A Super Hornet  launches from the flight deck of the aircraft carrier USS Nimitz in the Arabian Gulf, Saturday, July 29, 2017.

A Super Hornet launches from the flight deck of the aircraft carrier USS Nimitz in the Arabian Gulf, Saturday, July 29, 2017. (Weston Mohr/U.S. Navy photo)

The USS Nimitz officially joined the fight against the Islamic State Monday when it launched its first round of strikes against targets from the Arabian Gulf.

The strikes were conducted by aircraft assigned to the strike group’s Carrier Air Wing 11, a Navy statement said. An F/A-18E Super Hornet assigned to Strike Fighter Squadron 147, known as the Argonauts, was the first aircraft launched for the operations.

The air wing will be at the “tip of the spear” during the anti-ISIS operations, said Rear Adm. Bill Byrne, the strike group’s commander.

“For the Nimitz Strike Group, today is game day,” he said in the statement. “When you hear the roar of the jets today it is for real; it’s game on. Our pilots and aircrew are demonstrating our continued commitment to this region and all of our partner nations.”

The USS Nimitz, one of four strike groups assigned to the Navy’s 3rd Fleet, is replacing the USS George H.W. Bush Strike Group, which conducted strikes against ISIS targets before the Nimitz’s arrival.

Naval forces in the 5th Fleet’s area of operations have been involved in a nearly three-year air campaign against ISIS as part of Operation Inherent Resolve. Naval forces in the region began that campaign in August 2014, when the Bush launched airstrikes against ISIS targets in Iraq.

The Nimitz arrived in the area about a week and a half ago after participating in Malabar 2017, a joint exercise with Indian and Japanese naval forces that focused on anti-submarine warfare.

Operation Inherent Resolve and Malabar 2017 are among a number of prominent exercises and operations the 3rd Fleet has participated in since the 3rd Fleet Forward initiative began last year. Spearheaded by Pacific Fleet Commander Adm. Scott Swift, the initiative gives the fleet more autonomy when operating outside its operations area.

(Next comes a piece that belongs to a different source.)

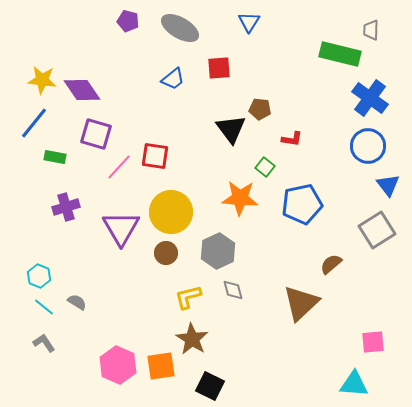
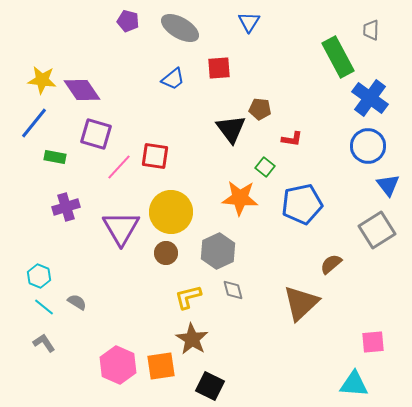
green rectangle at (340, 54): moved 2 px left, 3 px down; rotated 48 degrees clockwise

In addition to anti-ISIS missions, the Nimitz carrier group will conduct “maritime security operations to preserve freedom of navigation,” the Navy statement said.

The group arrives in the region at a time of heighted tensions with Iran, whose Revolutionary Guard said the Nimitz fired a warning shot Friday in an “unprofessional” confrontation with Iranian vessels, the official IRNA news agency reported. The Navy said flares were fired after Iranian vessels were spotted approaching the Nimitz and an accompanying ship at a high rate of speed.

Days earlier, the USS Thunderbolt fired warning shots at an Iranian military vessel that approached the U.S. patrol ship at a high rate of speed, a Navy statement said.

The Nimitz, homeported at Bremerton, Washington, has been deployed since early June.